# Jetting on eBay – Limited Time Only!



## MrFSS (Sep 11, 2008)

*For a limited time this fall, jetting lands on eBay with exciting, no reserve auctions of flights and packages to great JetBlue destinations*

With JetBlue, no matter what fare you pay, you always get leather seats, lots of legroom, 36 channels of DIRECTV®, 100 + channels of XM Radio®, all the brand name snacks you can eat, Dunkin' Donuts coffee – all for free! And when you top that off with our award-winning service, you may never want to leave the plane.

Link is *HERE*.


----------



## WhoozOn1st (Sep 11, 2008)

Saw a blurb about that in the L.A. Times on Wednesday.

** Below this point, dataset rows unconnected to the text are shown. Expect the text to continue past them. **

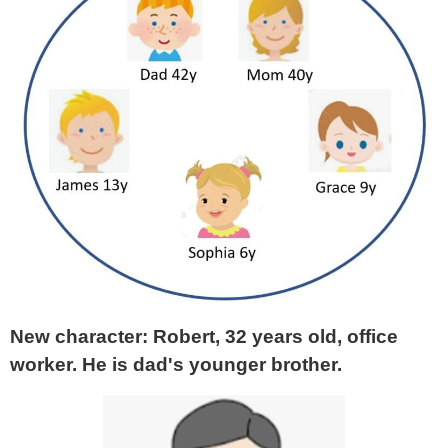
New character: Robert, 32 years old, office
worker. He is dad's younger brother.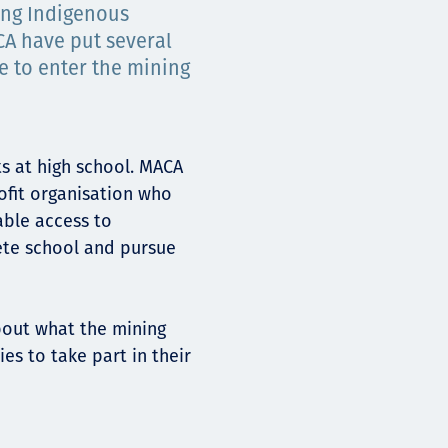
ing Indigenous
CA have put several
e to enter the mining
ts at high school. MACA
ofit organisation who
able access to
ete school and pursue
bout what the mining
es to take part in their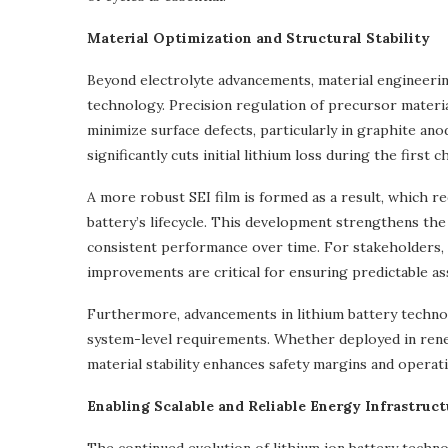
Material Optimization and Structural Stability
Beyond electrolyte advancements, material engineering 
technology. Precision regulation of precursor materi
minimize surface defects, particularly in graphite ano
significantly cuts initial lithium loss during the first
A more robust SEI film is formed as a result, which 
battery’s lifecycle. This development strengthens the 
consistent performance over time. For stakeholders, s
improvements are critical for ensuring predictable as
Furthermore, advancements in lithium battery technol
system-level requirements. Whether deployed in renew
material stability enhances safety margins and operatio
Enabling Scalable and Reliable Energy Infrastruct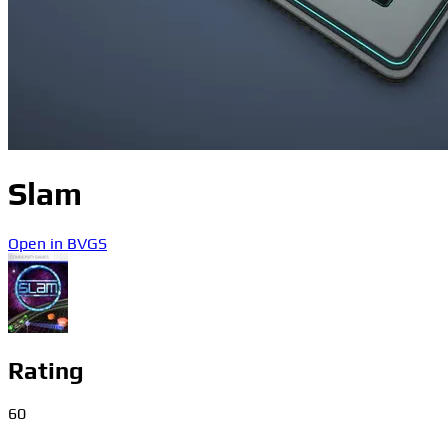
Slam
Open in BVGS
Rating
60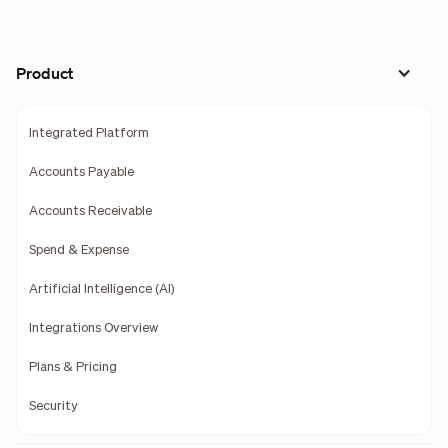
Product
Integrated Platform
Accounts Payable
Accounts Receivable
Spend & Expense
Artificial Intelligence (AI)
Integrations Overview
Plans & Pricing
Security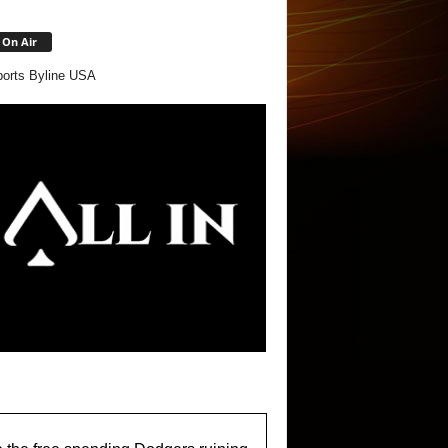
On Air
orts Byline USA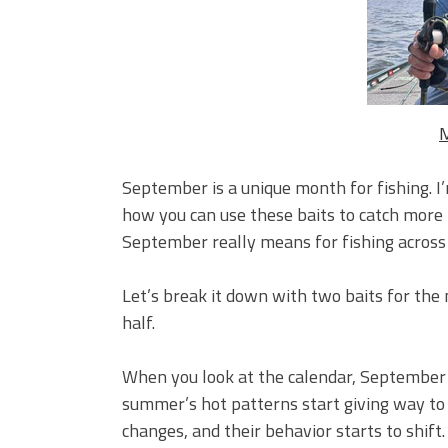
Big Worm. Big Action. Big Bas
Top Four Baits for April!
Top August Baits: Four Lures
M
September is a unique month for fishing. I
how you can use these baits to catch more f
September really means for fishing across 
Let’s break it down with two baits for the
half.
When you look at the calendar, September i
summer’s hot patterns start giving way to t
changes, and their behavior starts to shif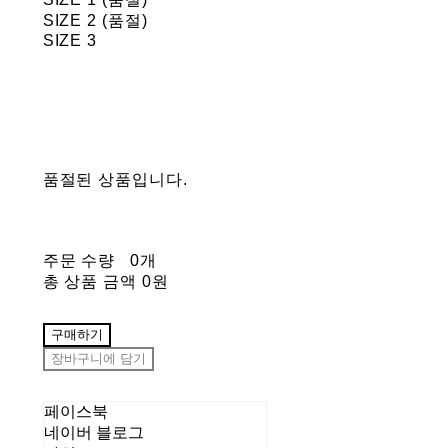
SIZE 2 (품절)
SIZE 3
품절된 상품입니다.
주문 수량
0개
총 상품 금액
0원
구매하기
장바구니에 담기
페이스북
네이버 블로그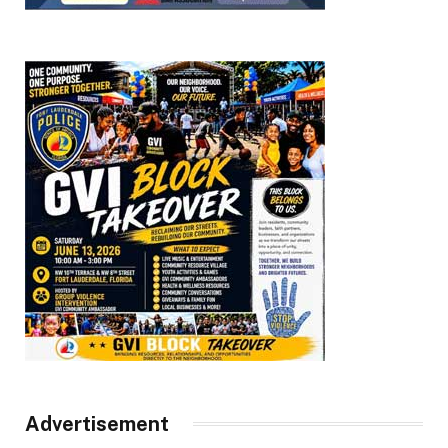
Advertisement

Interesting the way the internet seems to impact ever more facets of our lives, in this instance travel.

Today there was this, in the Times' business section: Coffee, tea or pornography?

American Airlines flight attendants are concerned about passengers surfing porn sites.


----------



## fizzball (Sep 15, 2008)

WhoozOn1st said:


> Today there was this, in the Times' business section: Coffee, tea or pornography?
> American Airlines flight attendants are concerned about passengers surfing porn sites.



Yet you've long been able to buy skin mags and print erotica at airport newsstands. (SO I AM TO UNDERSTAND  )

Of course, that's not something a carrier is liable for.


----------